Wie es möglich war, dass sich dieser Roman unterdessen sage und schreibe mehr als 75 Millionen mal verkauft hat, ist mir ein Mysterium. Als Autor ist Salinger nach diesem Streich verstummt und ist es bis heute – 40 Jahre später – geblieben. Ich finde das okay.
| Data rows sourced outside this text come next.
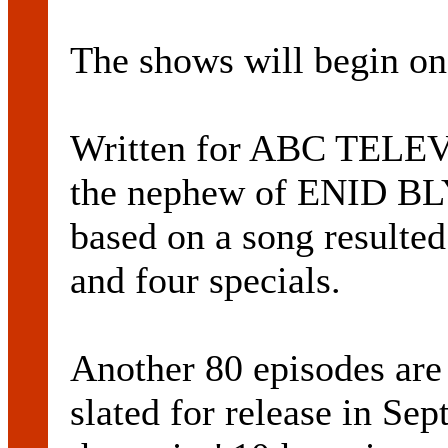
The shows will begin on
Written for ABC TEL
the nephew of ENID BLY
based on a song resulted
and four specials.
Another 80 episodes are
slated for release in Se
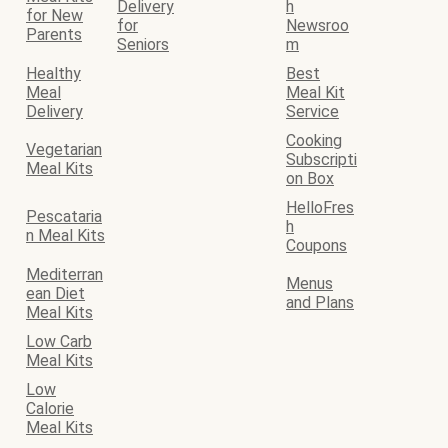
Delivery
h
for New
for
Newsroo
Parents
Seniors
m
Healthy
Best
Meal
Meal Kit
Delivery
Service
Cooking
Vegetarian
Subscripti
Meal Kits
on Box
HelloFres
Pescataria
h
n Meal Kits
Coupons
Mediterran
Menus
ean Diet
and Plans
Meal Kits
Low Carb
Meal Kits
Low
Calorie
Meal Kits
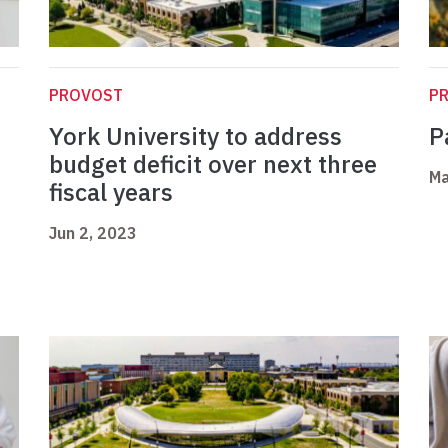
PROVOST
P
York University to address
P
budget deficit over next three
Ma
fiscal years
Jun 2, 2023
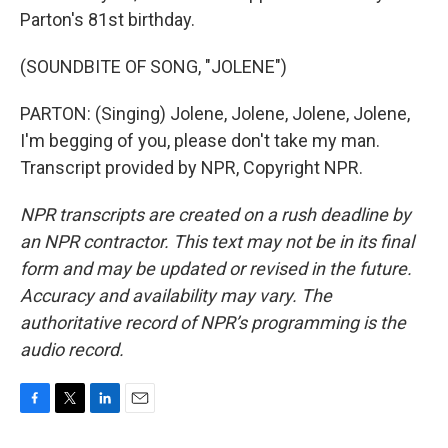
Parton's 81st birthday.
(SOUNDBITE OF SONG, "JOLENE")
PARTON: (Singing) Jolene, Jolene, Jolene, Jolene,
I'm begging of you, please don't take my man.
Transcript provided by NPR, Copyright NPR.
NPR transcripts are created on a rush deadline by
an NPR contractor. This text may not be in its final
form and may be updated or revised in the future.
Accuracy and availability may vary. The
authoritative record of NPR’s programming is the
audio record.
F
T
L
E
a
w
i
m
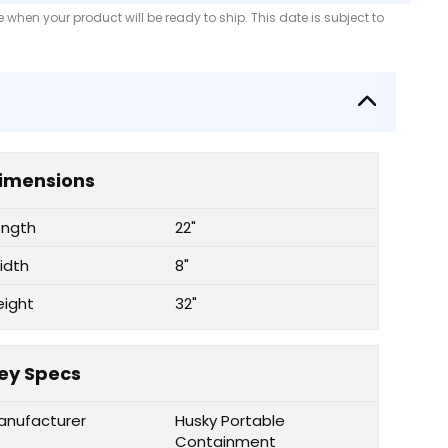
when your product will be ready to ship. This date is subject to
imensions
ength
22"
idth
8"
eight
32"
ey Specs
anufacturer
Husky Portable
Containment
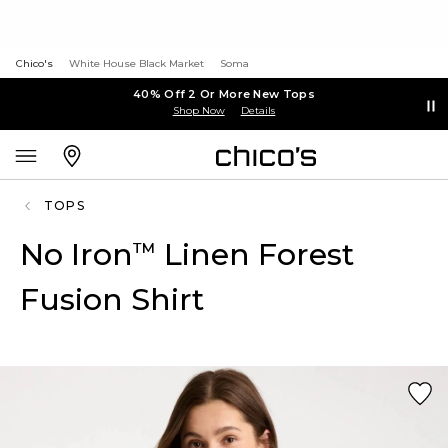
Chico's
White House Black Market
Soma
40% Off 2 Or More New Tops
Shop Now
Details
TOPS
No Iron
Linen Forest
™
Fusion Shirt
Wer wollte einen Autor zwingen, Buch auf Buch zu schreiben, nur weil dieser Roman ein solcher Erfolg war?

D. G. Myers vom »Commonplace Blog« sieht das in seinem Beitrag »Suspended in literary amber«, den ich bei ihm – what a coincidence – vor wenigen Tagen las, weniger versöhnlich:

Like an overprotective parent, Salinger has fought desperately to prevent Holden from achieving independence, and the folie à deux has arrested the development of both. Among other things, The Catcher in the Rye is a less interesting novel because it has had no descendants and inheritors, only rivals and apes.